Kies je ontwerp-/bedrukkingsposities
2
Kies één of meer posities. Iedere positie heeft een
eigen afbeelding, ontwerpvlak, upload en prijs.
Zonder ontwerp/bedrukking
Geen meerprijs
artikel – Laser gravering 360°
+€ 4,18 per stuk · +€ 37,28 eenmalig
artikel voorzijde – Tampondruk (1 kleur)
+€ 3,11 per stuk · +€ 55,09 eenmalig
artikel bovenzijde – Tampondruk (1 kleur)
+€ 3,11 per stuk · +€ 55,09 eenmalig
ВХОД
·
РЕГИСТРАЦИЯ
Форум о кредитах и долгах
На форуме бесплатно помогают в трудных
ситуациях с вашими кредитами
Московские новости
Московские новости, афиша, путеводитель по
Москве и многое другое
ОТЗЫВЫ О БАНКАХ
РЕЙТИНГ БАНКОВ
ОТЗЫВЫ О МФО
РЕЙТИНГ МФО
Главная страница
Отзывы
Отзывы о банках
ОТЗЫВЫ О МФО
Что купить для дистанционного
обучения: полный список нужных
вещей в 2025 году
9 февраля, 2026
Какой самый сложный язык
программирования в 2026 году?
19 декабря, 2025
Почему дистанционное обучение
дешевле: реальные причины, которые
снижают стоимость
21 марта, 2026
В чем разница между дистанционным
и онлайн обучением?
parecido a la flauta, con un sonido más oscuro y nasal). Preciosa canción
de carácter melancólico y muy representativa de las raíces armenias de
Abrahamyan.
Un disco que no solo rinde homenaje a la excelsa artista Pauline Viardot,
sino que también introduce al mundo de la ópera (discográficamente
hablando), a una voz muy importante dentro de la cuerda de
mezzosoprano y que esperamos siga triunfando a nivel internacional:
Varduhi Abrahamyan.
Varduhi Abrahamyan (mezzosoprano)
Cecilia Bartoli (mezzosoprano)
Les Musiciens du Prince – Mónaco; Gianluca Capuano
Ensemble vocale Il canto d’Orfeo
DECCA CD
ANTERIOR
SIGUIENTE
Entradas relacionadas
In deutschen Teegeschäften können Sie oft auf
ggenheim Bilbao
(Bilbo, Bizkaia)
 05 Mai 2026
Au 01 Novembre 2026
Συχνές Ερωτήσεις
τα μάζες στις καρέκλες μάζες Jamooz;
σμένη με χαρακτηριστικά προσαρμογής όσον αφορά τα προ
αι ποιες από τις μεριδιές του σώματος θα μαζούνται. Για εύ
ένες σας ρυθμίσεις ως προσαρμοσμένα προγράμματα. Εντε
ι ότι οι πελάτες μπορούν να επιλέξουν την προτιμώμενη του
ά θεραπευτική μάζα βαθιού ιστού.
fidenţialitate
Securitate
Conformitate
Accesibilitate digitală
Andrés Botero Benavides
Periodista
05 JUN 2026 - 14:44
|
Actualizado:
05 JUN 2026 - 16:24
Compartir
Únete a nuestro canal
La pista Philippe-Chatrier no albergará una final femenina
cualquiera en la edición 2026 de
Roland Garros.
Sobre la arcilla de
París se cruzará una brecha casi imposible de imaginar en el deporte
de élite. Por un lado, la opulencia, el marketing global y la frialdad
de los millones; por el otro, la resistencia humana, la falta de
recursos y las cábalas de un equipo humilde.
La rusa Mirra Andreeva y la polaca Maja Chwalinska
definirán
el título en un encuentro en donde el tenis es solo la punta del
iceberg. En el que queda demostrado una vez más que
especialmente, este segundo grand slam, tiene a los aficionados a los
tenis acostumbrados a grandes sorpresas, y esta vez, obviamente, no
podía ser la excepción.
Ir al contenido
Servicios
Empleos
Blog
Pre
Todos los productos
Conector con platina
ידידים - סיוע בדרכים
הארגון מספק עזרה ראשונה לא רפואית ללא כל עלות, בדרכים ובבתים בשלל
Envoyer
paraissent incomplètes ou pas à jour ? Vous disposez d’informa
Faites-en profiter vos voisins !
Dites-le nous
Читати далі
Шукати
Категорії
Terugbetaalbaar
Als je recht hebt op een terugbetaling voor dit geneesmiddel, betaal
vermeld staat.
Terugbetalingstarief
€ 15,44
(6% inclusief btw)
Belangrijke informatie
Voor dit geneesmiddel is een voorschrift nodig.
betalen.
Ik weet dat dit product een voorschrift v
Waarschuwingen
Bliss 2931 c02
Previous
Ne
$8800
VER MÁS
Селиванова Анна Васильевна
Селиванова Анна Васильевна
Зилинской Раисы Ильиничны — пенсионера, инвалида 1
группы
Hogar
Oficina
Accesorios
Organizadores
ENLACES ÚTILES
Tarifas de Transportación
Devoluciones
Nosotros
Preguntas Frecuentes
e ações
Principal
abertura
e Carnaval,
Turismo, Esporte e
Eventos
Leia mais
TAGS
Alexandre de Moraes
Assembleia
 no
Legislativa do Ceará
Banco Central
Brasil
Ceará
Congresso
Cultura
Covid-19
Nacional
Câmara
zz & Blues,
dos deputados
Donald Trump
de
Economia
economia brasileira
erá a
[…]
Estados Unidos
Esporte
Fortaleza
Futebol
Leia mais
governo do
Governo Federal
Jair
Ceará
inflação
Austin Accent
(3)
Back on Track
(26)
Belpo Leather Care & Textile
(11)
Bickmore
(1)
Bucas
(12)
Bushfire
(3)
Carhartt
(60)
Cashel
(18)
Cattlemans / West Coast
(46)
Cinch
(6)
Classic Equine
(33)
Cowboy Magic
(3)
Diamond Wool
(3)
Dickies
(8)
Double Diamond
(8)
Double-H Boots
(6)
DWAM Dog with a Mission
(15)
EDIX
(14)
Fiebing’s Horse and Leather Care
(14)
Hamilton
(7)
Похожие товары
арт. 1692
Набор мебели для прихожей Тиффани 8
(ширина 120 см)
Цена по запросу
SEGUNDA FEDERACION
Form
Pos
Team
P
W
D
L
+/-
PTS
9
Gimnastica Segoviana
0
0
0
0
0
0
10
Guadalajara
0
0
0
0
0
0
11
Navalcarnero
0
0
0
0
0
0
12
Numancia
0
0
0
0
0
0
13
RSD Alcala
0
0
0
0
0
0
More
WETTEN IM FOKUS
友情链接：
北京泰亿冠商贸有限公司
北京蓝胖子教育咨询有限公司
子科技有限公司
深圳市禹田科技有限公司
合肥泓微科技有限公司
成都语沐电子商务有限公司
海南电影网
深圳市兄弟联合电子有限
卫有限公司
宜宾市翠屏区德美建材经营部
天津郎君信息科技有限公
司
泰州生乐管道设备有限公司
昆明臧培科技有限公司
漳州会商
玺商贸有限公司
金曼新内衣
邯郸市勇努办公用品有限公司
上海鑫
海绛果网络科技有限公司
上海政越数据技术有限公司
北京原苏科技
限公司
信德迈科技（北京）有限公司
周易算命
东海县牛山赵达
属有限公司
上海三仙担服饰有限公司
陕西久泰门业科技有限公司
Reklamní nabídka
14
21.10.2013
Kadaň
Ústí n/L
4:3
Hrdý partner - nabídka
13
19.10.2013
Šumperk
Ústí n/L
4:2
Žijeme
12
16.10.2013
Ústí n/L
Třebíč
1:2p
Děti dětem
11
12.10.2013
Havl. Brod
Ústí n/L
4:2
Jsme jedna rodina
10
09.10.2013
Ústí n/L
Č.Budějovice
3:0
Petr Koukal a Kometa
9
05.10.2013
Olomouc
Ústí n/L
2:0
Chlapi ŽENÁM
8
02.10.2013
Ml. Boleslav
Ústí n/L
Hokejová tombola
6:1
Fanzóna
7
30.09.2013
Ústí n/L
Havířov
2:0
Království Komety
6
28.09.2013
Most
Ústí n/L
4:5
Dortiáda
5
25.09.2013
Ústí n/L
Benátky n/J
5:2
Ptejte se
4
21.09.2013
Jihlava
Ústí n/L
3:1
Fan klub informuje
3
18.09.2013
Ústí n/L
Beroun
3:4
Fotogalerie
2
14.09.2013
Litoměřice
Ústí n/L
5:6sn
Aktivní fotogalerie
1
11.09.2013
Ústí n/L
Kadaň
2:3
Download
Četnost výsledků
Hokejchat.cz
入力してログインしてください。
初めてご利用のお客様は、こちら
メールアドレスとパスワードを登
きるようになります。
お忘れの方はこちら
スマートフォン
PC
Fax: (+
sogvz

What to do —
Write out a verbatim copy of the data, beginning with its first line and ending with the line that contains "Форум о кредитах и долгах".

Solution to the exercise —
Kies je ontwerp-/bedrukkingsposities
2
Kies één of meer posities. Iedere positie heeft een
eigen afbeelding, ontwerpvlak, upload en prijs.
Zonder ontwerp/bedrukking
Geen meerprijs
artikel – Laser gravering 360°
+€ 4,18 per stuk · +€ 37,28 eenmalig
artikel voorzijde – Tampondruk (1 kleur)
+€ 3,11 per stuk · +€ 55,09 eenmalig
artikel bovenzijde – Tampondruk (1 kleur)
+€ 3,11 per stuk · +€ 55,09 eenmalig
ВХОД
·
РЕГИСТРАЦИЯ
Форум о кредитах и долгах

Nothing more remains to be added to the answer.